Антония успела как раз к приезду зятя Джеммы с семьей. Промокнув глаза, Джемма встала и положила письма так же, как они лежали, оставленные Антонией. Джемма знала, о чем попросит дочь; Джемма устала отказывать. Активные поиски жениха для Антонии во Флоренции были напрасными попытками удержать девочку в родном городе, оставить подле себя хотя бы одно свое дитя. Однако Джемма знала силу слов, исходящих от Данте; знала она также, что отсутствие отца удесятеряло его влияние на Антонию. Поняв, что последний раз празднует Рождество в обществе единственного оставшегося при ней чада, Джемма стала спускаться по лестнице. Шаг ее был медлен и тяжел.

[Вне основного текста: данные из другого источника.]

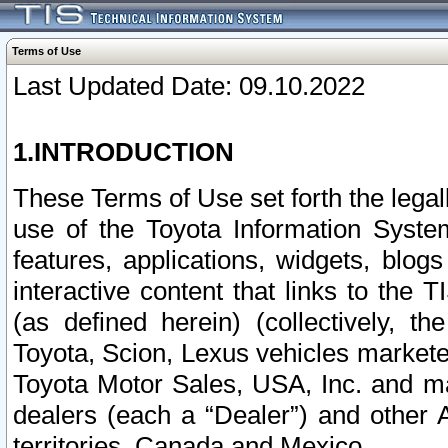
Terms of Use
Last Updated Date: 09.10.2022
1.INTRODUCTION
These Terms of Use set forth the lega
use of the Toyota Information Syste
features, applications, widgets, blog
interactive content that links to th
(as defined herein) (collectively, t
Toyota, Scion, Lexus vehicles market
Toyota Motor Sales, USA, Inc. and ma
dealers (each a “Dealer”) and other 
territories, Canada and Mexico.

В тот самый момент, когда Антония выходила из церкви, за много миль от Флоренции в церковь входил граф Сан-Бонифачо. Входил он не в величественный собор, каких немало в Падуе, а в небольшую часовню за городскими стенами. За несколько месяцев до него именно в этой часовне ждал свою бывшую любовницу Кангранде. Сегодня, в святой день, в часовне было всего два человека. Один из них, священник с испуганными глазами, стоял у двери. Другой преклонил колени перед алтарем. Кивнув святому отцу, граф перекрестился и сел на скамью. Он ждал долго. Если бы ему удалось использовать помощь этого кающегося, дело могло бы и выгореть. Ключ к взлету, в духовном смысле, этого человека был у графа в руках, и дал ему этот ключ не кто иной, как Кангранде.
Молящийся стоял на каменном полу уже давно; теперь он поднимался с колен с трудом. С большим трудом. Он был невероятно высок и столь же тощ от природы, намеренным же голоданием довел свою худобу до гротеска. Прежде чем повернуться к графу, он осенил себя крестным знамением.
— Вы пришли не для молитвы, — наконец произнес он. — У вас на уме дела мирские. — Голос был глубокий, звучный, совсем не вяжущийся с жердеобразной внешностью.
— Исключительно мирские, — кивнул граф.
— И я говорю вам «нет», — произнес каявшийся.
— А я уважаю ваше «нет», — отвечал граф. — Однако дело в том, что обстоятельства изменились.
— Я не в ответе за ваше поражение. — На шее у каявшегося висел медальон с изображением Распятия. Фон был выложен жемчугом, причем несколько жемчужин потерялось.
— Конечно, вы не в ответе. Правда, вы живете так далеко от города. Вряд ли вы слыхали об этом событии.
— О каком событии?
— Кангранде взял на воспитание своего сына — внебрачного, разумеется, — и объявил его своим наследником.
Жердеобразный кающийся грешник не изменился в своем изможденном лице, однако по часовне будто холодок пробежал. Казалось, солнце подернула темная пелена.
— Значит, его наследник — бастард?
В глазах кающегося загорелся огонек. Граф понял, что наконец-то нашел способ заставить его действовать. Он подавил довольную улыбку и приступил к исполнению своего плана.